Given growing pressures from the press, social media, and applications outlined above, a similar study undertaken in the near future could yield significantly different results. In his 2018 letter,49 BlackRock CEO Larry Fink advised corporations to have “a sense of purpose.” Fink's 2019 letter clarified that “purpose is not the sole pursuit of profits but the animating force for achieving them.”50

While all three of the largest funds have launched specialized ESG funds to appeal to consumer demand, they have not moved as quickly in their proxy voting practices.51 Fund families continue to vote proxies against shareholder proposals focused on the same ESG concerns.52

Of the Big 3, State Street has been the most supportive of both climate change and political disclosure reports. Maybe that has something to do with their creation of the “Fearless Girl” statue, originally facing down the Wall Street Bull.53 Was Fearless Girl merely a publicity stunt to support launch of the Gender Diversity Index (ticker symbol SHE)? Was it aimed at diverting attention from a $5 million settlement for allegedly underpaying women and employees of color, or was the statue a genuine commitment to diversity?54

Original intent may not matter. Reality has a way of catching up to proclamations. Just as the words “all men are created equal” in the Declaration of Independence arguably became more revolutionary than the war those words sparked, the Big 3 may soon be held accountable to their own statements, if those statements around purpose actually reflect common American values.

State Street voted against 400 directors in 2017 for lack of diversity.55 According to Rakhi Kumar, global head of asset stewardship and ESG with State Street, “The investor demand is there, but typically whom do CEOs and CFOs hear from? They hear from analysts on quarterly calls, where the time horizons are very different.”56

Institutional investor support for social and environmental proposals increased from 19 percent in 2014 to 29 percent in 2018.57 According to proxy advisor Institutional Shareholder Services, “Disclosure on ESG issues is only beginning to gain prominence among U.S. companies; therefore, given the right targeting, there is ample room for these types of proposals to gain additional support.”58

Groups like the Main Street Investors Coalition believe giving beneficial owners a say in how their funds vote will decrease focus on ESG issues. Since retail shareholders supported ESG proposals at a rate 12 percent lower than institutional shareholders, they could be right. Others point to evidence that investors increasingly want to have a positive impact on the world, as well as earn a good financial return. Funds categorized as low sustainability led to net outflows of more than $12 billion, whereas those categorized as high sustainability led to net inflows of more than $24 billion. “Investors have a strong belief that better globe ratings positively predict future returns. We also find suggestive evidence of non-pecuniary motives, consistent with altruism or warm glow.”59

Large indexed funds are being targeted both by those who want corporations to maximize shareholder returns and those who want corporations to better reflect the full range of human values. What currently appears as two diametrically opposed positions may converge. As universal owners, investors in large indexed funds only profit from earnings that are not canceled out by a greater loss of consumer purchasing power, disproportionate costs imposed on other firms, or on society. In short, rational fund managers should support honest competition but not profiteering tactics that externalize costs on others.60 With updates in modern portfolio theory, rational fund managers may soon focus more on beta, rather than lower-impact alpha enhancements.61

Real-time proxy disclosure would help both profit maximizers and more holistic investors focus their arguments on proxy voting fiduciaries. The market can play an indispensable role in facilitating debate over values but only if proxy vote information is freely available in a structured, easily accessible, and sortable form to Mr. and Ms. 401(k).

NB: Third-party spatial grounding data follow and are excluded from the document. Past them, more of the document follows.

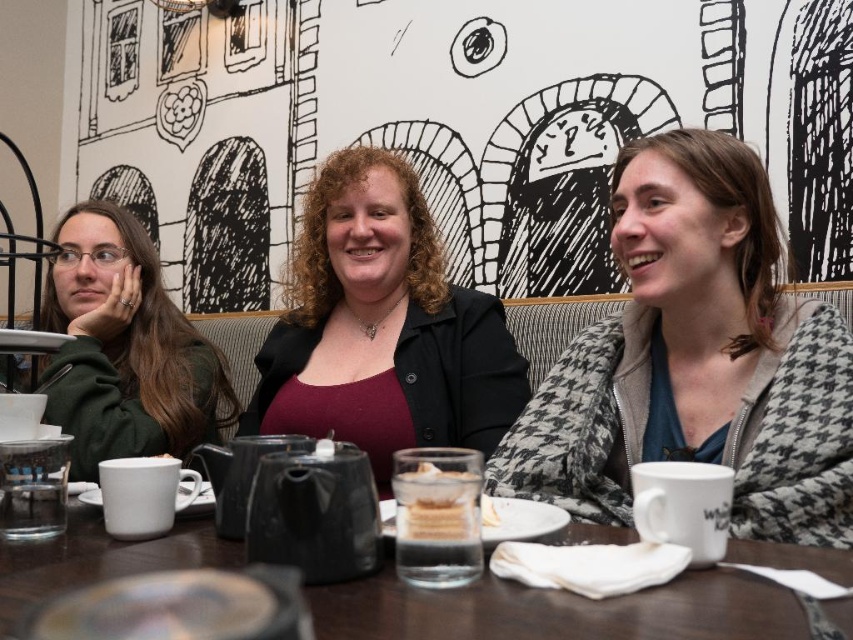 Question: Can you confirm if matte black blazer at center is positioned to the left of white ceramic mug at lower right?

Choices:
 (A) no
 (B) yes

Answer: (B)

Question: Estimate the real-world distances between objects in this image. Which object is closer to the white ceramic mug at upper right?

Choices:
 (A) green matte jacket at left
 (B) white ceramic mug at lower right
 (C) matte black blazer at center

Answer: (B)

Broader Shareholder Base Needed to Reflect American Values

In the United States, the wealthiest 10 percent of households own about 84 percent of corporate stock. Given that imbalance, proxy votes cannot truly reflect the full spectrum of American values. For the 1967 revised edition of The Modern Corporation, Berle added a new preface asking, “Why have stockholders?”

What contribution do they make, entitling them to heirship of half the profits of the industrial system, receivable partly in the form of dividends, and partly in the form of increased market values resulting from undistributed corporate gains? Stockholders toil not, neither do they spin, to earn that reward. They are beneficiaries by position only. Justification for their inheritance must be sought outside classic economic reasoning … justification turns on the distribution as well as the existence of wealth. Its force exists only in direct ratio to the number of individuals who hold such wealth. Justification for the stockholder's existence thus depends on increasing distribution within the American population. Ideally the stockholder's position will be impregnable only when every American family has its fragment of that position and of the wealth by which the opportunity to develop individuality becomes fully actualized.62

As long as 84 percent of corporate stock is owned and controlled by 10 percent of Americans, corporations will not be trusted. As noted by the president and CEO of the U.S. Chamber of Commerce, “Despite overall economic gains nationwide, many Americans have lost faith in core institutions—public and private alike. They don't believe that government or business understand the challenges they face, or are willing or able to address them.”63 A one percentage point increase in the Gini index for income inequality leads to a fall of two percentage points in the share of individuals who believe that “most people can be trusted.”64

For capitalism to be compatible with democracy we not only need investment funds that align with shareholder values,65 we need most American families to participate in share ownership. That should be part of the mission of every corporate director in order to maintain the legitimacy of capitalism.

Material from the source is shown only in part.